另外,一个有效的输入可以打开一个字符串、对象或数组²,并且不会在几千兆字节内终止它。如果您事先停止解析,您将永远不知道它最终是否是一条有效消息。
尽管无论如何您都不可避免地要处理网络超时,但您更愿意主动了解会发生什么。例如。提前发送有效负载的大小,以便您可以使用 boost::asio::transfer_exactly
并准确验证您期望得到的内容。
¹ 实际上。如果您不关心性能,可以迭代 运行 accept
增加缓冲区的长度
² 上帝保佑,像 0000....00001 这样的数字虽然那是 subject to parser implementation differences
当然,在发布我的 other answer 之后,我记得 Boost 在 1.75.0 中接受了 Boost JSON。
它实际上也处理尾随数据!
stream_parser p; // construct a parser
std::size_t n; // number of characters used
n = p.write_some( "[1,2" ); // parse some of a JSON
assert( n == 4 ); // all characters consumed
n = p.write_some( ",3,4] null" ); // parse the remainder of the JSON
assert( n == 6 ); // only some characters consumed
assert( p.done() ); // we have a complete JSON
value jv = p.release(); // take ownership of the value
我还认为这可能更适合 CompletionCondition
: see https://www.boost.org/doc/libs/1_75_0/doc/html/boost_asio/reference/read/overload3.html
这是我测试过的实现:
template <typename Buffer, typename SyncReadStream>
static size_t read_json(SyncReadStream& s, Buffer buf,
boost::json::value& message, boost::json::parse_options options = {})
{
boost::json::stream_parser p{{}, options};
size_t total_parsed = 0;
boost::asio::read(s, buf, [&](boost::system::error_code ec, size_t /*n*/) {
size_t parsed = 0;
for (auto& contiguous : buf.data()) {
parsed += p.write_some(
boost::asio::buffer_cast<char const*>(contiguous),
contiguous.size(), ec);
}
buf.consume(parsed);
total_parsed += parsed;
return ec || p.done(); // true means done
});
message = p.release(); // throws if incomplete
return total_parsed;
}
为流缓冲区添加委托重载:
template <typename SyncReadStream, typename Alloc>
static size_t read_json(SyncReadStream& s,
boost::asio::basic_streambuf<Alloc>& buf,
boost::json::value& message,
boost::json::parse_options options = {})
{
return read_json(s, boost::asio::basic_streambuf_ref<Alloc>(buf), message, options);
}
演示程序
此演示程序添加了 test-cases from earlier 以及添加了一些基准统计信息的套接字客户端。参数:
test
到 运行 测试而不是套接字客户端
streambuf
使用 streambuf 重载而不是 std::string
动态缓冲区
comments
允许在 JSON 中发表评论
trailing_commas
允许在 JSON 中使用尾随逗号
invalid_utf8
允许 JSON 中的无效 utf8
#include <boost/spirit/home/x3.hpp>
#include <boost/fusion/adapted.hpp>
#include <iomanip>
#include <iostream>
namespace x3 = boost::spirit::x3;
int main() {
std::string const s =
"? 8==2 : true ! false"
"? 9==3 : 'book' ! 'library'";
using expression = std::string;
using ternary = std::tuple<expression, expression, expression>;
std::vector<ternary> parsed;
auto expr_ = x3::lexeme [+~x3::char_("?:!")];
auto ternary_ = "?" >> expr_ >> ":" >> expr_ >> "!" >> expr_;
std::cout << "=== parser approach:\n";
if (x3::phrase_parse(begin(s), end(s), *x3::seek[ ternary_ ], x3::space, parsed)) {
for (auto [cond, e1, e2] : parsed) {
std::cout
<< " condition " << std::quoted(cond) << "\n"
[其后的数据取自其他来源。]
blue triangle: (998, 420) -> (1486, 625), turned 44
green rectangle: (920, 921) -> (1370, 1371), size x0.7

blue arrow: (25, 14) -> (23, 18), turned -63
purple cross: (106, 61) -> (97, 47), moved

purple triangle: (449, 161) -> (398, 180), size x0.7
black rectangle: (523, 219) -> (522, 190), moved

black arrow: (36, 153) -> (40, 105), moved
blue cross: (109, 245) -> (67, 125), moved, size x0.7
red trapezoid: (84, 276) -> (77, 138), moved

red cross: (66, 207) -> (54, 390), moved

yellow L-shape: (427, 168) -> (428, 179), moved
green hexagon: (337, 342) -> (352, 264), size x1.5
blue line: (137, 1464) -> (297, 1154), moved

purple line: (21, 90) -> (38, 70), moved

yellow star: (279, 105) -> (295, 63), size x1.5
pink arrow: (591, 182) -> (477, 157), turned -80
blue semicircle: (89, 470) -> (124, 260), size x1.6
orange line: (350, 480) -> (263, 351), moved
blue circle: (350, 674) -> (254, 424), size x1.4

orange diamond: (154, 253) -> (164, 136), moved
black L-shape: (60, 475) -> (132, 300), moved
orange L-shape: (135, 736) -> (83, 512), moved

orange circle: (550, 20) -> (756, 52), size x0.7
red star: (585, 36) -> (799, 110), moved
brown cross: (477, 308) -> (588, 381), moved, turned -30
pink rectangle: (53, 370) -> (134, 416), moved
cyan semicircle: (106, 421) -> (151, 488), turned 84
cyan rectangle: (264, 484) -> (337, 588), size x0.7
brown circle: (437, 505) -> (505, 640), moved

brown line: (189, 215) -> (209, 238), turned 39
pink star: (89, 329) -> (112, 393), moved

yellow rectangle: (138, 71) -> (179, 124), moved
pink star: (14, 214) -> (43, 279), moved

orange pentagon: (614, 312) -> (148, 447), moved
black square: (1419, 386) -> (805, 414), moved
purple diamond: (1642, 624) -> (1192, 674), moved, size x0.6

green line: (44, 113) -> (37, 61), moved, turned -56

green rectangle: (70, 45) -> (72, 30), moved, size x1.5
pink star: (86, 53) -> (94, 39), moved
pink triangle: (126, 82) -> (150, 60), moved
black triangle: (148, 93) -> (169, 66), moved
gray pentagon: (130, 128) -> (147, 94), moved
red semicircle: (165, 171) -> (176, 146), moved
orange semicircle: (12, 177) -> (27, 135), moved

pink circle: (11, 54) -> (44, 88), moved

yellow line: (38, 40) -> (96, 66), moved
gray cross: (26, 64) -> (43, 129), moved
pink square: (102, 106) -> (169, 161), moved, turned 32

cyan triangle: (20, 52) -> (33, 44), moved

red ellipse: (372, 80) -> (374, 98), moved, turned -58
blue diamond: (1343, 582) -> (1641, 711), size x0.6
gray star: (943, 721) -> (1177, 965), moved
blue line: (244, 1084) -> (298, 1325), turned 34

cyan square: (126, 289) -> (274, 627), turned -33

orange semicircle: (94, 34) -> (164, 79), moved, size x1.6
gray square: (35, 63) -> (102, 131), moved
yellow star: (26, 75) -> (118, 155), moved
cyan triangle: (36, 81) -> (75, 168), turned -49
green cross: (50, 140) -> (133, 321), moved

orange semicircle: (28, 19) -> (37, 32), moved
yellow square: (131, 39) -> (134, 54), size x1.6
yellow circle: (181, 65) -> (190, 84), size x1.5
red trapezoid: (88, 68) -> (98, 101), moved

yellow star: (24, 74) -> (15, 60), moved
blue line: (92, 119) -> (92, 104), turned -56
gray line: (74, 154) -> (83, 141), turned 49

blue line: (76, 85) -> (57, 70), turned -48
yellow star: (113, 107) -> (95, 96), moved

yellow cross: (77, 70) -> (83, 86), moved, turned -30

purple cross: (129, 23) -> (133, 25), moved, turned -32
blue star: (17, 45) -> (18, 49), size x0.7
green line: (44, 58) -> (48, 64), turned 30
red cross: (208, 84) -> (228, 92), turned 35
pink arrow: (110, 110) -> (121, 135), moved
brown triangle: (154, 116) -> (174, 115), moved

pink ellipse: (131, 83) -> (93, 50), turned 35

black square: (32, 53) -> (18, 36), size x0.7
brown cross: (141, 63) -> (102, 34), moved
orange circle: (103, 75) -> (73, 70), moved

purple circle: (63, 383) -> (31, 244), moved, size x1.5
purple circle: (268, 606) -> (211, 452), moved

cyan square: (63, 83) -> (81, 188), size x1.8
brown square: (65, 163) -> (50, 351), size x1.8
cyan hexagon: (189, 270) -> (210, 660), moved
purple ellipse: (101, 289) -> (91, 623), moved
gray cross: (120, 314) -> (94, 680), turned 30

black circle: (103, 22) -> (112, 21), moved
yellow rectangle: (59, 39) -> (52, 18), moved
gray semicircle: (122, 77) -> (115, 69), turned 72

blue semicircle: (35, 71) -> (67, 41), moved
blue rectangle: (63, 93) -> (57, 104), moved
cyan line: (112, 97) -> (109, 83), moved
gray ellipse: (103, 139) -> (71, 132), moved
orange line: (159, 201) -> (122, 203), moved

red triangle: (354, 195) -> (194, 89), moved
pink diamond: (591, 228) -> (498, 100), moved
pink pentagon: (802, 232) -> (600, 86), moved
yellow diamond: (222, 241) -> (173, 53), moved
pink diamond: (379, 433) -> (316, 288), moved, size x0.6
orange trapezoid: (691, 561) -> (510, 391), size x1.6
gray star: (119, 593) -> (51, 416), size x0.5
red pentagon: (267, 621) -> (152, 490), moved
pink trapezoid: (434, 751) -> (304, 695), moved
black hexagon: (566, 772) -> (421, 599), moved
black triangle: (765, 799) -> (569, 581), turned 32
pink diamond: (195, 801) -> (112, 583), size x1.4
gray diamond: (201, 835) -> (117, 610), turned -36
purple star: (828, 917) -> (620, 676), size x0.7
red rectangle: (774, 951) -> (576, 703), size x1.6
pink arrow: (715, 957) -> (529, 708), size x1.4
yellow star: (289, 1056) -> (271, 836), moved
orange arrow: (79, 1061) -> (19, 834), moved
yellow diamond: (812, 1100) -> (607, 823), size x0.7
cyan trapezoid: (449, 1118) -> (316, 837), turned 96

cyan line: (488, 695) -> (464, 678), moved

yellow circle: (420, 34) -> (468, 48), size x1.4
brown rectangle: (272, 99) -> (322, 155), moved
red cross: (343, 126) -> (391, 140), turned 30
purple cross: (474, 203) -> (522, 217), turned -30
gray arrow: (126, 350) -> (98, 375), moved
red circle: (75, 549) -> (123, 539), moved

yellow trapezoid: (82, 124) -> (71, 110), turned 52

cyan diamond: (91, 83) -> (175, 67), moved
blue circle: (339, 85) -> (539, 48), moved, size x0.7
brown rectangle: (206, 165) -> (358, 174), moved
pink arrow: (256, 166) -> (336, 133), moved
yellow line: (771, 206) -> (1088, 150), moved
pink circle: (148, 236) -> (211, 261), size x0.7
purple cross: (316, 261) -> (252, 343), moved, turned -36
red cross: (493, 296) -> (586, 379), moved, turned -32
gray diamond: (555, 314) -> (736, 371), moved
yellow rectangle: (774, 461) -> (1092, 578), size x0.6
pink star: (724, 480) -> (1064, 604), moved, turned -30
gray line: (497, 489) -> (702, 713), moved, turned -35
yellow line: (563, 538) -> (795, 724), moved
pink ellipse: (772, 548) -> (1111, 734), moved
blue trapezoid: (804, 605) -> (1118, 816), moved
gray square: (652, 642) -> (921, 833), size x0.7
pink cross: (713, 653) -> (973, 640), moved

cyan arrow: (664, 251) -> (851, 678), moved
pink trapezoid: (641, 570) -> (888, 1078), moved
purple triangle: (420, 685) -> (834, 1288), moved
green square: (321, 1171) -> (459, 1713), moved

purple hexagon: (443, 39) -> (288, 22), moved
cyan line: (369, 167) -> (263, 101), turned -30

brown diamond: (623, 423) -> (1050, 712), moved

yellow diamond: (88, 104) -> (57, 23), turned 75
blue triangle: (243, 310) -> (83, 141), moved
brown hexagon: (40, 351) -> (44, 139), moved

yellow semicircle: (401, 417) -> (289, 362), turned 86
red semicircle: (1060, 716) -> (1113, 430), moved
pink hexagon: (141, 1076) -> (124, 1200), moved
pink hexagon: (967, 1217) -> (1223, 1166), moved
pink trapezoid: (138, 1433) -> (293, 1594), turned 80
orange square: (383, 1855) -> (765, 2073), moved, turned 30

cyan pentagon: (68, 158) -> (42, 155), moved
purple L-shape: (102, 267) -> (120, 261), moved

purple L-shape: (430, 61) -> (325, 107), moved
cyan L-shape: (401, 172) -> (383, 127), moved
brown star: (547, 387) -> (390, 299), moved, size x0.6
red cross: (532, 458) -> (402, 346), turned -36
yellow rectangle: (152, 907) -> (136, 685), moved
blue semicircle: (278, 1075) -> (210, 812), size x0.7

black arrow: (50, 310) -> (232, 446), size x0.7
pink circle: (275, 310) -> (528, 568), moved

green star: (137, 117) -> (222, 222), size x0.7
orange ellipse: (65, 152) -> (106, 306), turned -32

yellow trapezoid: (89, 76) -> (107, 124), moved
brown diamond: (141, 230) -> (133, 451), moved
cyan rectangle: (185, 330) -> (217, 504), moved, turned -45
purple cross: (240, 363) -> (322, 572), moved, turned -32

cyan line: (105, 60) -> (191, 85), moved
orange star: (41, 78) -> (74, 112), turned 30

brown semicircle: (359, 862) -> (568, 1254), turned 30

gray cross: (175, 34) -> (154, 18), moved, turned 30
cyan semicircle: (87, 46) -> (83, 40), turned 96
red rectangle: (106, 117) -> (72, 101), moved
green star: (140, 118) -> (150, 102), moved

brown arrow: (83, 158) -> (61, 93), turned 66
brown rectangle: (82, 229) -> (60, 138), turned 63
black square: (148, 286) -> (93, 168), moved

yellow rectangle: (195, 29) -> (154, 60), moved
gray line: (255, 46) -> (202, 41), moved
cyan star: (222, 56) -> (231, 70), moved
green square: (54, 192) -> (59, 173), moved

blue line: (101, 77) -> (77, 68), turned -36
<< " true expression " << std::quoted(e1) << "\n"
<< " else expression " << std::quoted(e2) << "\n"
<< "\n";
}
} else {
std::cout << "non matching" << '\n';
}
}
test
打印:
----- valid test cases
Testing {} -> Success {}
Testing {"a":4, "b":5} -> Success {"a":4,"b":5}
Testing [] -> Success []
Testing [4, "b"] -> Success [4,"b"]
----- incomplete test cases
Testing { -> (incomplete...)
Testing {"a":4, "b" -> (incomplete...)
Testing [ -> (incomplete...)
Testing [4, " -> (incomplete...)
----- invalid test cases
Testing } -> syntax error
Testing "a":4 } -> Success "a" -- remaining `:4 }`
Testing ] -> syntax error
----- excess input test cases
Testing {}{"a":4, "b":5} -> Success {} -- remaining `{"a":4, "b":5}`
Testing []["a", "b"] -> Success [] -- remaining `["a", "b"]`
Testing {} bogus trailing data -> Success {} -- remaining `bogus trailing data`
使用套接字客户端的一些演示:
Mean packet size: 16 in 2 packets
Request: 28 bytes
Request: {"a":4,"b":"5"} bytes
Remaining data: "bye
"
took 0.000124839s, ~0.213899MiB/s
大 (448MiB) location_history.json:
Mean packet size: 511.999 in 917791 packets
Request: 469908167 bytes
(large request output suppressed)
took 3.30509s, ~135.59MiB/s
¹ 仅链接 non-header 编译器资源管理器不支持库
我一直在尝试更改 match_char 函数以在从套接字读取数据时仅接受 JSON 消息。
我有 2 个实现(一个不起作用,另一个起作用,但我认为它效率不高)。
1- 第一种方法(有效)
typedef boost::asio::buffers_iterator<boost::asio::streambuf::const_buffers_type> buffer_iterator;
static std::pair<buffer_iterator, bool> match_json2(const buffer_iterator begin,
const buffer_iterator end) {
buffer_iterator i = begin;
while (i != end) {
if ((*i == ']') || (*i == '}')) {
return std::make_pair(i, true);
}
*i++;
}
return std::make_pair(i, false);
}
根据这个定义,我循环读取并重建json。这是一个工作版本,但如果我收到一条与有效 json 不同的消息,我会留在循环中,无法清除 tmp_response 并且永远不会从中恢复...
std::string read_buffer_string() {
std::string response;
bool keepReading = true;
while (keepReading) {
std::string tmp_response;
async_read_until(s, ba::dynamic_buffer(tmp_response), match_json2, yc);
if (!tmp_response.empty()) {
response += tmp_response;
if (nlohmann::json::accept(response)) {
keepReading = false;
}
}
}
return response;
}
第二种方法(无效)。理想情况下我想要这样的东西(这个实现不起作用,因为开始迭代器并不总是指向消息的开头 - 我猜一些数据已经被传输到缓冲区 - 因此 match_json returns 无效值。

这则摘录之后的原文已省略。